◆ WORK TO BE COMPLETED:
If pictures appear among the lines below, leave them out while you return exactly the lines from the one with "مربوط به خودکشی" through the one with "ekzém, dna, psoriáza.".

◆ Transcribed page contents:
★ ★ ★ ★

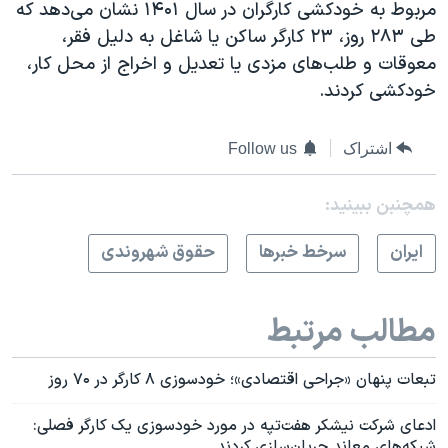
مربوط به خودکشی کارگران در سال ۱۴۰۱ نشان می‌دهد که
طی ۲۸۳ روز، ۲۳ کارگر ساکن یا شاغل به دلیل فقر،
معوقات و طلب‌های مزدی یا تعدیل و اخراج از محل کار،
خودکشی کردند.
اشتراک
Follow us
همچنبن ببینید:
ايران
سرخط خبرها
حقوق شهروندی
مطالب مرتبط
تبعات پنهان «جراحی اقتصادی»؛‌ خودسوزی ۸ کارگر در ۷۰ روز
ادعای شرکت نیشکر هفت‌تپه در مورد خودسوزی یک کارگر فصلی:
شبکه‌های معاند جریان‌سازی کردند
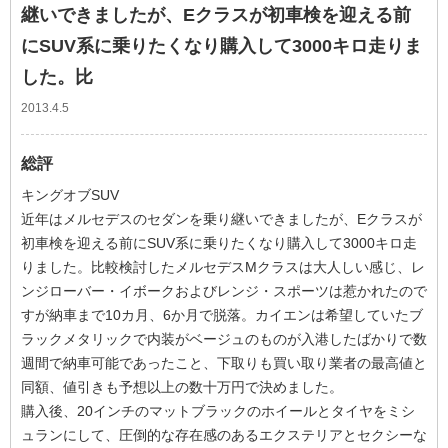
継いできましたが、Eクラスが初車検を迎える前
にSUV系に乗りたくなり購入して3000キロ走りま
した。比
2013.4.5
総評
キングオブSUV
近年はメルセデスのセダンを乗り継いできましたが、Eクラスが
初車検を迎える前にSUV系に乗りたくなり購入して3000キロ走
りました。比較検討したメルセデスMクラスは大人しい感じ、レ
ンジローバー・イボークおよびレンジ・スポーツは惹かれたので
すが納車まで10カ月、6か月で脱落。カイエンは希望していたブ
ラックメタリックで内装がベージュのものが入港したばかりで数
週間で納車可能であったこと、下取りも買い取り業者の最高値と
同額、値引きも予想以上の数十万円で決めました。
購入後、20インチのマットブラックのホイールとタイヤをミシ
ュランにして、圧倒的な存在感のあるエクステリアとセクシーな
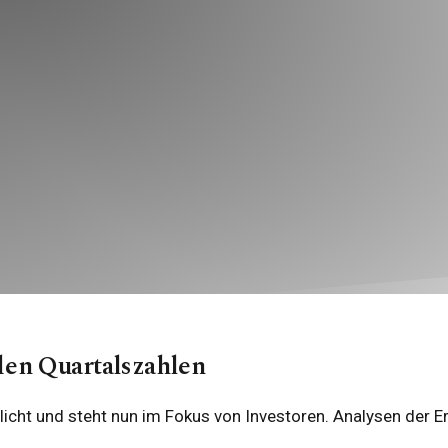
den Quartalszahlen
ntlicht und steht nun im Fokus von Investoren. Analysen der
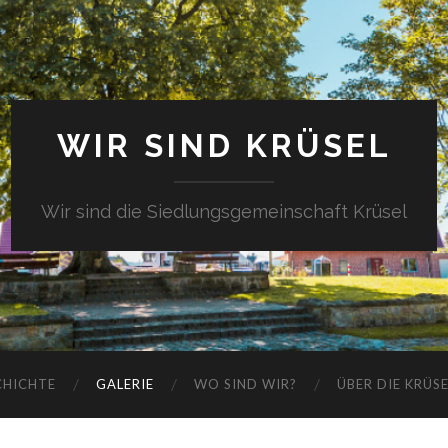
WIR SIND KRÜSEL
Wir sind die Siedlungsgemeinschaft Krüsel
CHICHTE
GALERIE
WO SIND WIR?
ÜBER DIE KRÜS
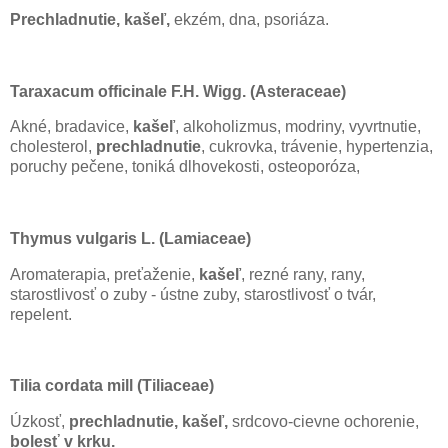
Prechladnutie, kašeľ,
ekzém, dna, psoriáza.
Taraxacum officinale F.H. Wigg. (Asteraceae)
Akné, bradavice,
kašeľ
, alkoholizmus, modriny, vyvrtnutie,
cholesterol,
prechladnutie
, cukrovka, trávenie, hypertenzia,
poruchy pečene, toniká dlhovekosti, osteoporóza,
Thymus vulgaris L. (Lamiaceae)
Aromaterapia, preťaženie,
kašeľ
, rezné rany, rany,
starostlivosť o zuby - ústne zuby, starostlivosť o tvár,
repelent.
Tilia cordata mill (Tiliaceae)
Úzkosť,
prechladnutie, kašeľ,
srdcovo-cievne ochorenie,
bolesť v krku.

★ ★ ★ ★

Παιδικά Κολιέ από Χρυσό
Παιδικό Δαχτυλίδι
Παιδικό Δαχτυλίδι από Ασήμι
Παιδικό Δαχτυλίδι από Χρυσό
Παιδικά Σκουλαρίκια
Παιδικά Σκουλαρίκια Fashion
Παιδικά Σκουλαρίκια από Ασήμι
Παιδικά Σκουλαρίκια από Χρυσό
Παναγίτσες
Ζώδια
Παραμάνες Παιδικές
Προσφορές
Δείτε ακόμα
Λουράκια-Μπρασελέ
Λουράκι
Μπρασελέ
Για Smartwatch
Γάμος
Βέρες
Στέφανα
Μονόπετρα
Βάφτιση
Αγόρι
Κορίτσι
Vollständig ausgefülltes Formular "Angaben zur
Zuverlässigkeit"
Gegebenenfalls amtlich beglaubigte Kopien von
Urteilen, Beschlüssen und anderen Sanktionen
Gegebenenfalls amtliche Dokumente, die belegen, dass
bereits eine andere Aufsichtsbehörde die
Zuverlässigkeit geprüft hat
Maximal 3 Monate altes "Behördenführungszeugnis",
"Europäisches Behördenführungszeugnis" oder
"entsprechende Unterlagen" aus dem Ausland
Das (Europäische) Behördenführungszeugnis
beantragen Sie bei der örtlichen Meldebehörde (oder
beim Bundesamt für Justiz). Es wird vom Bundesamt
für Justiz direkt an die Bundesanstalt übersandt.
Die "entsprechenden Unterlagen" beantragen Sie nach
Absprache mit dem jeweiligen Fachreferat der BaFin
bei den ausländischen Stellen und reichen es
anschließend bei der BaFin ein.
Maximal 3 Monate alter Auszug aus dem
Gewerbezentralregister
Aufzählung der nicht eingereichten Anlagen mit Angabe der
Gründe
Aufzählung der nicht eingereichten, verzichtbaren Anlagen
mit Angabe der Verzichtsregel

★ ★ ★ ★

◆ TASK ANSWER:
مربوط به خودکشی کارگران در سال ۱۴۰۱ نشان می‌دهد که
طی ۲۸۳ روز، ۲۳ کارگر ساکن یا شاغل به دلیل فقر،
معوقات و طلب‌های مزدی یا تعدیل و اخراج از محل کار،
خودکشی کردند.
اشتراک
Follow us
همچنبن ببینید:
ايران
سرخط خبرها
حقوق شهروندی
مطالب مرتبط
تبعات پنهان «جراحی اقتصادی»؛‌ خودسوزی ۸ کارگر در ۷۰ روز
ادعای شرکت نیشکر هفت‌تپه در مورد خودسوزی یک کارگر فصلی:
شبکه‌های معاند جریان‌سازی کردند
継いできましたが、Eクラスが初車検を迎える前
にSUV系に乗りたくなり購入して3000キロ走りま
した。比
2013.4.5
総評
キングオブSUV
近年はメルセデスのセダンを乗り継いできましたが、Eクラスが
初車検を迎える前にSUV系に乗りたくなり購入して3000キロ走
りました。比較検討したメルセデスMクラスは大人しい感じ、レ
ンジローバー・イボークおよびレンジ・スポーツは惹かれたので
すが納車まで10カ月、6か月で脱落。カイエンは希望していたブ
ラックメタリックで内装がベージュのものが入港したばかりで数
週間で納車可能であったこと、下取りも買い取り業者の最高値と
同額、値引きも予想以上の数十万円で決めました。
購入後、20インチのマットブラックのホイールとタイヤをミシ
ュランにして、圧倒的な存在感のあるエクステリアとセクシーな
den Quartalszahlen
ntlicht und steht nun im Fokus von Investoren. Analysen der
WIR SIND KRÜSEL
Wir sind die Siedlungsgemeinschaft Krüsel
CHICHTE
GALERIE
WO SIND WIR?
ÜBER DIE KRÜS
Prechladnutie, kašeľ,
ekzém, dna, psoriáza.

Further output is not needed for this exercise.